ACTION ITEM —
Return all the data verbatim but without images.

Stored data entries:
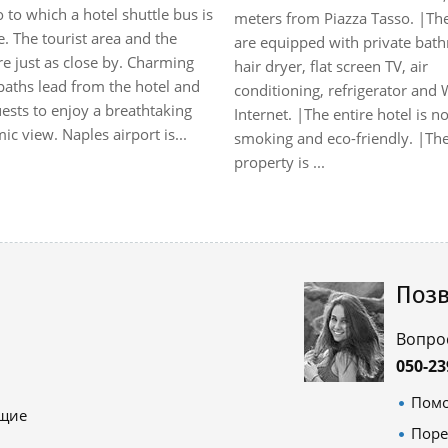
 to which a hotel shuttle bus is
meters from Piazza Tasso. |T
e. The tourist area and the
are equipped with private bat
e just as close by. Charming
hair dryer, flat screen TV, air
paths lead from the hotel and
conditioning, refrigerator and 
ests to enjoy a breathtaking
Internet. |The entire hotel is n
c view. Naples airport is...
smoking and eco-friendly. |Th
property is ...
Позв
Вопро
050-23
Помо
ящие
Поре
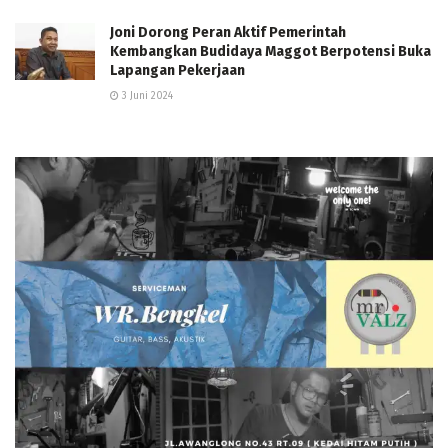
Joni Dorong Peran Aktif Pemerintah
Kembangkan Budidaya Maggot Berpotensi Buka
Lapangan Pekerjaan
3 Juni 2024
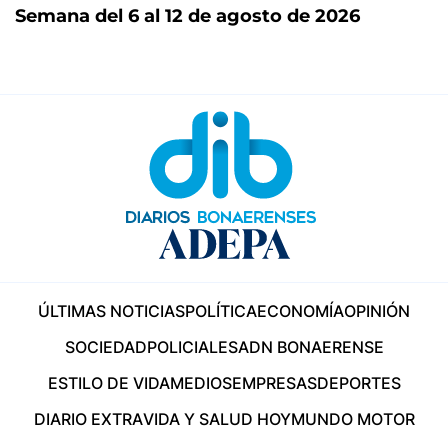
Semana del 6 al 12 de agosto de 2026
ÚLTIMAS NOTICIAS
POLÍTICA
ECONOMÍA
OPINIÓN
SOCIEDAD
POLICIALES
ADN BONAERENSE
ESTILO DE VIDA
MEDIOS
EMPRESAS
DEPORTES
DIARIO EXTRA
VIDA Y SALUD HOY
MUNDO MOTOR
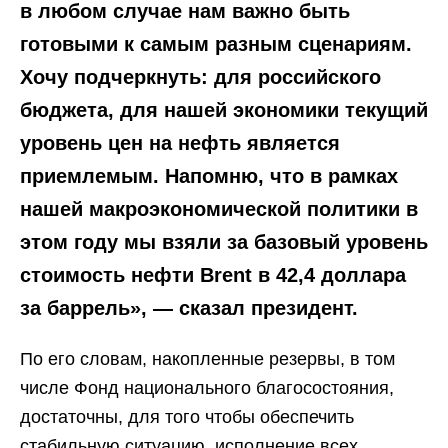
в любом случае нам важно быть
готовыми к самым разным сценариям.
Хочу подчеркнуть: для российского
бюджета, для нашей экономики текущий
уровень цен на нефть является
приемлемым. Напомню, что в рамках
нашей макроэкономической политики в
этом году мы взяли за базовый уровень
стоимость нефти Brent в 42,4 доллара
за баррель», — сказал президент.
По его словам, накопленные резервы, в том
числе Фонд национального благосостояния,
достаточны, для того чтобы обеспечить
стабильную ситуацию, исполнение всех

EXERCISE SOLUTION —
 to which a hotel shuttle bus is
meters from Piazza Tasso. |T
e. The tourist area and the
are equipped with private bat
e just as close by. Charming
hair dryer, flat screen TV, air
paths lead from the hotel and
conditioning, refrigerator and 
ests to enjoy a breathtaking
Internet. |The entire hotel is n
c view. Naples airport is...
smoking and eco-friendly. |Th
property is ...
Позв
Вопро
050-23
Помо
ящие
Поре
Joni Dorong Peran Aktif Pemerintah
Kembangkan Budidaya Maggot Berpotensi Buka
Lapangan Pekerjaan
3 Juni 2024
Semana del 6 al 12 de agosto de 2026
ÚLTIMAS NOTICIAS
POLÍTICA
ECONOMÍA
OPINIÓN
SOCIEDAD
POLICIALES
ADN BONAERENSE
ESTILO DE VIDA
MEDIOS
EMPRESAS
DEPORTES
DIARIO EXTRA
VIDA Y SALUD HOY
MUNDO MOTOR
в любом случае нам важно быть
готовыми к самым разным сценариям.
Хочу подчеркнуть: для российского
бюджета, для нашей экономики текущий
уровень цен на нефть является
приемлемым. Напомню, что в рамках
нашей макроэкономической политики в
этом году мы взяли за базовый уровень
стоимость нефти Brent в 42,4 доллара
за баррель», — сказал президент.
По его словам, накопленные резервы, в том
числе Фонд национального благосостояния,
достаточны, для того чтобы обеспечить
стабильную ситуацию, исполнение всех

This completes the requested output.